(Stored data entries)

+ + + +

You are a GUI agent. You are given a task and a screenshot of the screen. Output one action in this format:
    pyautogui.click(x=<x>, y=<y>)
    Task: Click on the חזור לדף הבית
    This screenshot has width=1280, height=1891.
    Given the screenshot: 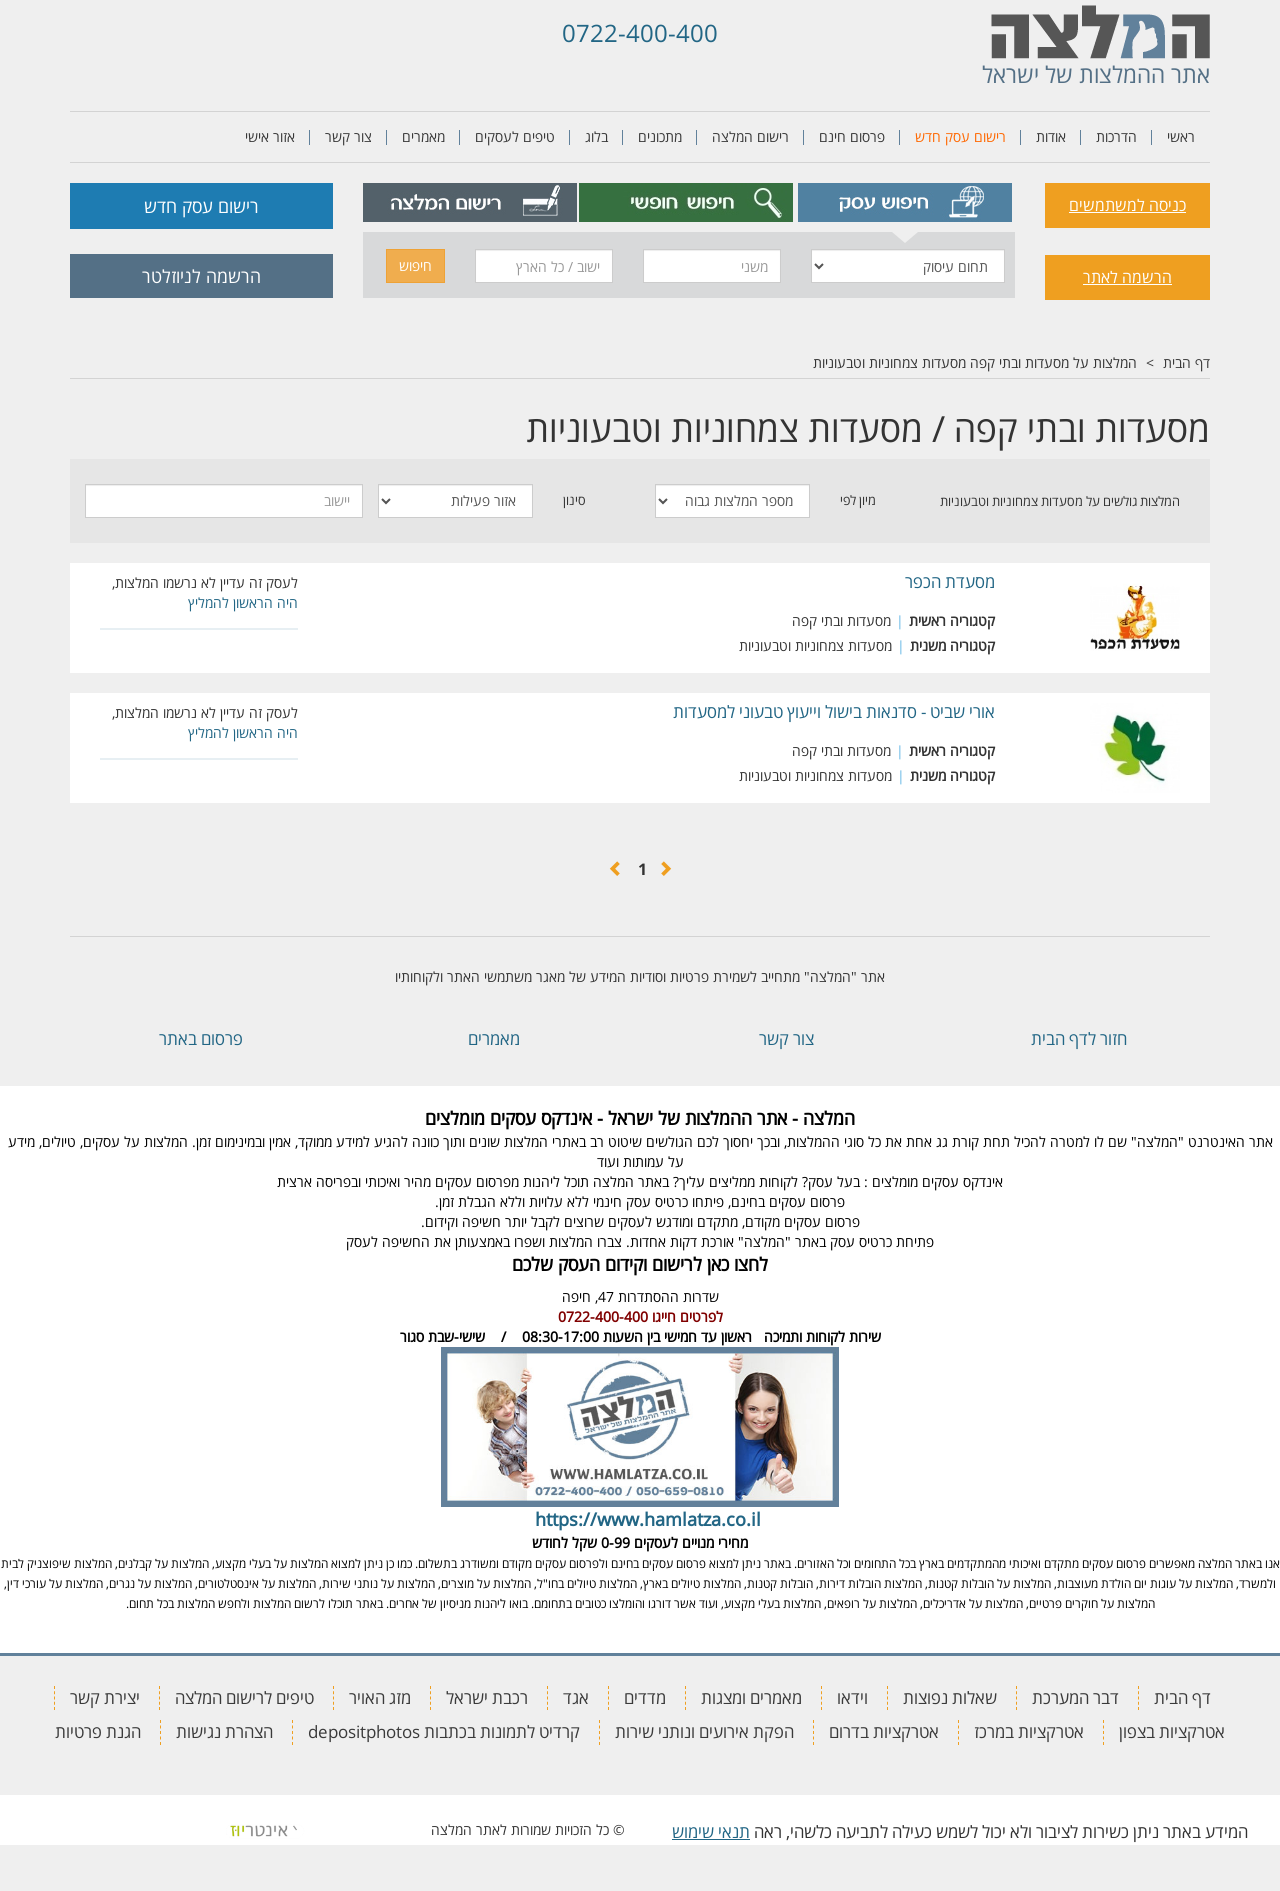 What is the action you would take?
    pyautogui.click(x=1079, y=1038)
    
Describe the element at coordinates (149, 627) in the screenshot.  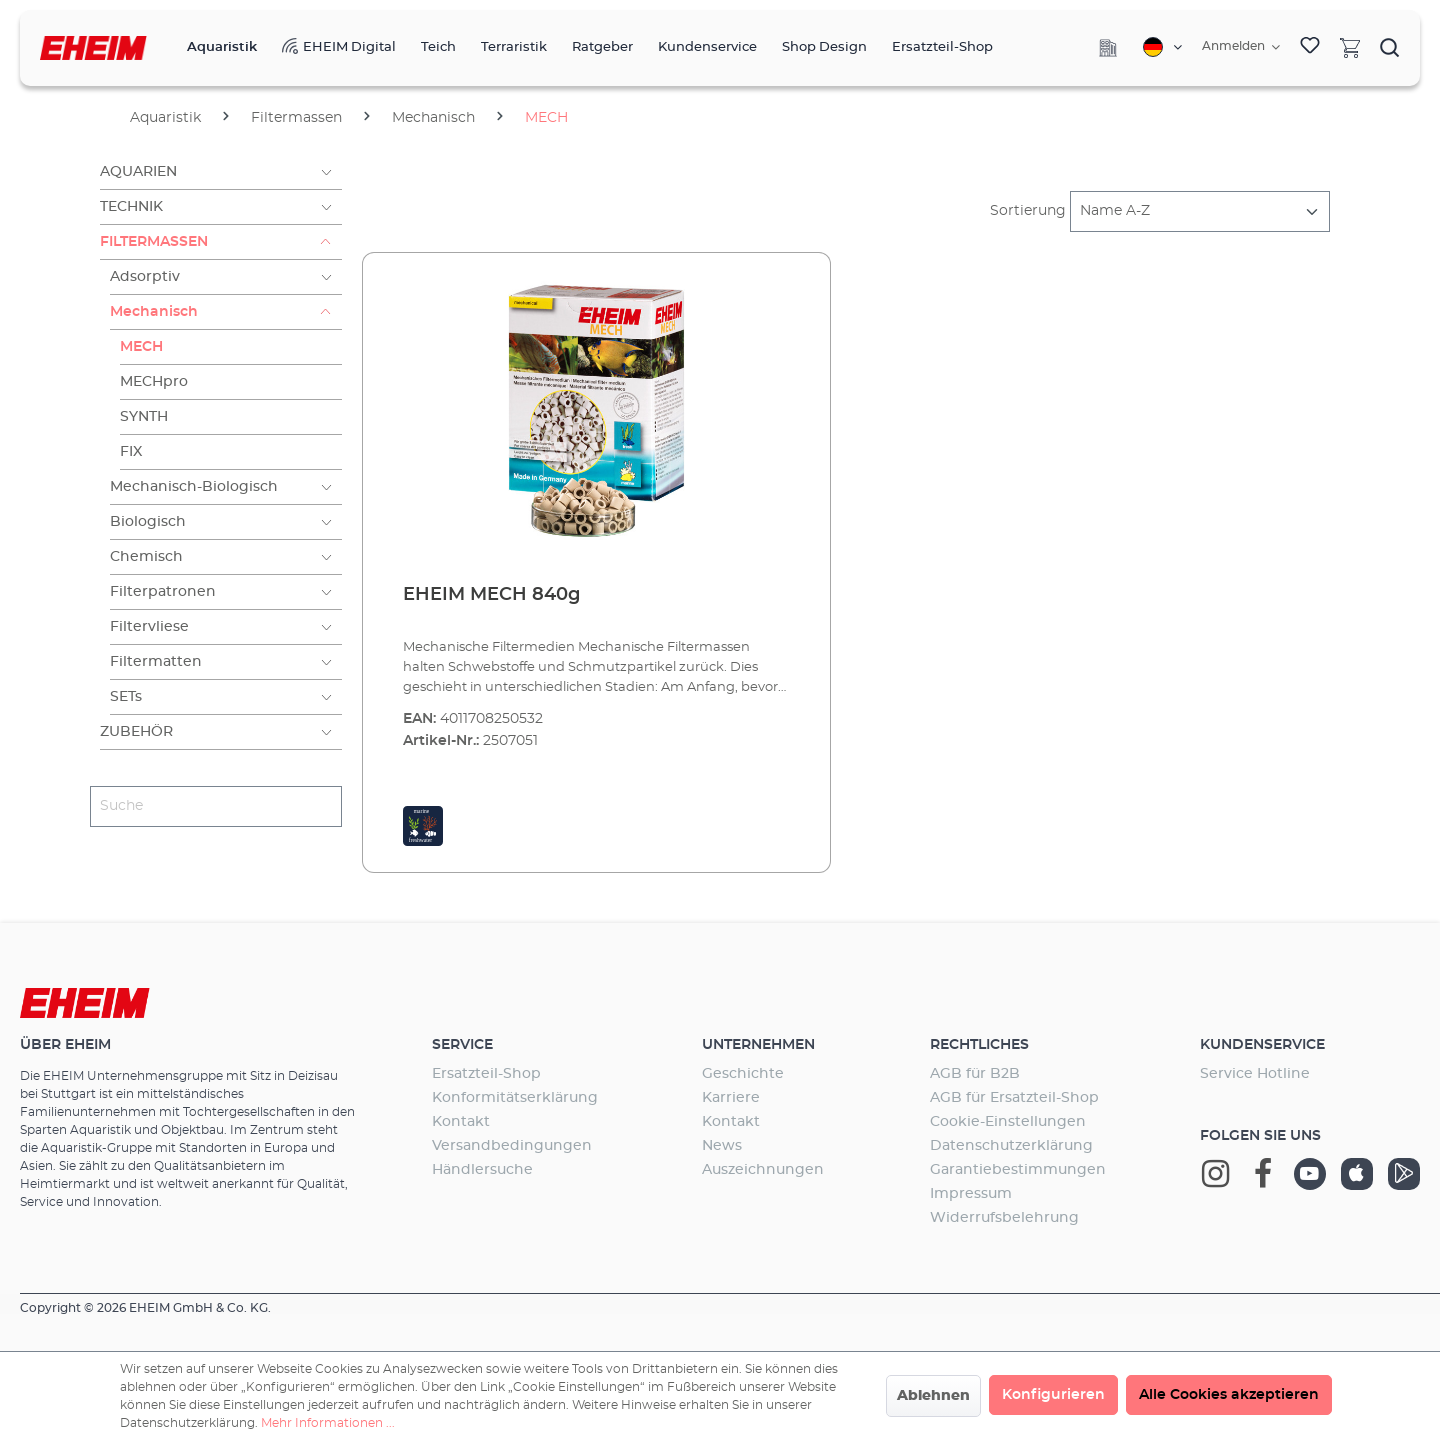
I see `Filtervliese` at that location.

+ + + +

What you have to do:
Your copy must hold exactly the lines from the one with "Describe the element" to the end of the records above, both included, and no pictures.

Your solution:
Describe the element at coordinates (149, 627) in the screenshot.  
I see `Filtervliese` at that location.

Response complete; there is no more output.